|Title||Relationship between the chi-squared and F distributions|
|Author||William Gould, StataCorp|
|Date||July 1999; minor revisions June 2013|
F and chi-squared statistics are really the same thing in that, after a normalization, chi-squared is the limiting distribution of the F as the denominator degrees of freedom goes to infinity. The normalization is
For instance, if you tell me that you have an F(2,71) = 2.05, the corresponding chi-squared is 2 * 2.05 = 4.1 and, by the way, the tail probabilities are virtually the same:
F(2,71) = 2.05 p = .1363 chi2(2) = 4.1 p = .1287
As the denominator degrees of freedom (the 71) get larger and larger, the F() value will go toward the value reported by chi2() of .1287:
F(2, 150) = 2.05 p = .1323 F(2, 250) = 2.05 p = .1309 F(2, 500) = 2.05 p = .1298 F(2, 1000) = 2.05 p = .1293 F(2, 5000) = 2.05 p = .1288 F(2, 10000) = 2.05 p = .1288 F(2,100000) = 2.05 p = .1287
Except for the conceptually irrelevant normalization of multiplying the statistic's value by the numerator degrees of freedom, the relationship between chi-squared and F is the same as the relationship between t and the normal.
Anyway, I can look at output and switch one to the other whenever I think that it is appropriate. If I see the output that the F(5,100) statistic is 4.79, I can calculate that the corresponding chi2(5) statistic is 5 * 4.79 = 23.95. If I see in the computer output that the chi2(5) statistic is 7, and I think that an F(5,50) would be more appropriate, I can calculate that the F(5,50) statistic is 7/5 = 1.4.
I can switch from one to the other—I just have to remember to do the multiplication or division by the (numerator) degrees of freedom. Remember, the expected value of F is 1, and the expected value of chi-squared is the (numerator) degrees of freedom.
Okay, that’s the mechanics. Now, let’s discuss what is really going on and when one or the other statistic is the relevant one.
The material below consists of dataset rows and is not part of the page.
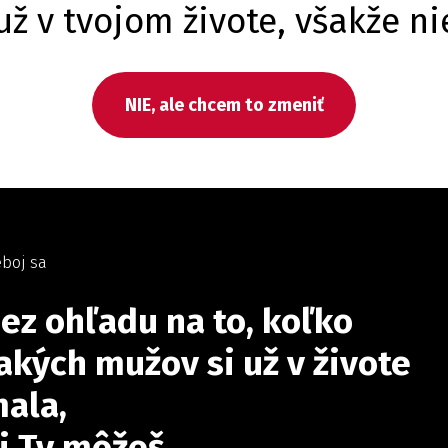
ž v tvojom živote, všakže n
NIE, ale chcem to zmeniť
boj sa
ez ohľadu na to, koľko
akých mužov si už v živote
ala,
j Ty môžeš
When I analyze data, I model the data as having a random component. That random component results in the numbers I calculate from the data having a random component. For instance, I model
yj = xj * b + uj , uj ~ N(0, sigma2)
In my model, the yj values I observe have the random component uj, Gaussian noise. If it were not for the random component in the yj process, I could estimate b by solving
b = yj / xj for any j
In my data, however, uj is not always equal to zero, so the formula is thus
b = (yj - uj) / xj for any j
I cannot make that calculation, because I do not observe uj; all I know about uj is that it is normally distributed with mean 0. So, I come up with another estimator of b, in particular
b_hat = (X'X)-1 X'y
and, concerning that calculated value, I am uncertain that I have it exactly right. Understand that the true b itself is not random. The true b is just a fixed number such as 3. My estimate of the true b, however, is random, by which I mean only that b_hat has a distribution. The true b might be 3, but I might calculate b_hat = 2.5.
Thus b_hat has a distribution that arises because of the random component, uj, in the original model. This distribution is called the sampling distribution of b_hat.
Now, it turns out that the sampling distribution of b_hat is a function of N, the number of observations. It also turns out that, as N→infinity, the sampling distribution becomes (jointly) normal. That turns out to be true for lots of estimators. In any case, let's call the sampling distribution of b_hat f(b_hat, N), and let g(b_hat) represent the asymptotic sampling distribution of b_hat,
g(b_hat) = lim f(b_hat, N) N→inf
g(bhat) being normal leads to test statistics with the normal distribution for single parameters and, correspondingly, tests with the chi-squared distribution when testing multiple parameters simultaneously.
However, no one really estimates models on asymptotic samples. Your sample has a finite number of observations. Thus rather than using g(b_hat), you would rather use f(b_hat, N) if only you knew it. For most estimators, we do not know f(b_hat, N), so we use g(b_hat), and we do tests using normals and chi-squareds.
In some cases—such as linear regression—we do know the sampling distribution for finite samples and, in those cases, we can calculate a test with better coverage probabilities.
Thus the Wald test is usually discussed as a chi-squared test, because it is usually applied to problems where only the asymptotic sampling distribution is known. But if we do know the sampling distribution for finite samples, we certainly want to use that.